+++ Given records

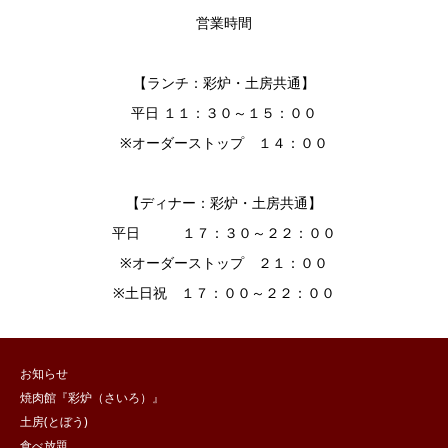
営業時間
【ランチ：彩炉・土房共通】
平日 １１：３０～１５：００
※オーダーストップ １４：００
【ディナー：彩炉・土房共通】
平日 １７：３０～２２：００
※オーダーストップ ２１：００
※土日祝 １７：００～２２：００
お知らせ
焼肉館『彩炉（さいろ）』
土房(とぼう)
食べ放題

++++++

**What you have to do**
Your copy of the records must be exact and must contain no pictures.

**Solved problem**
営業時間
【ランチ：彩炉・土房共通】
平日 １１：３０～１５：００
※オーダーストップ １４：００
【ディナー：彩炉・土房共通】
平日 １７：３０～２２：００
※オーダーストップ ２１：００
※土日祝 １７：００～２２：００
お知らせ
焼肉館『彩炉（さいろ）』
土房(とぼう)
食べ放題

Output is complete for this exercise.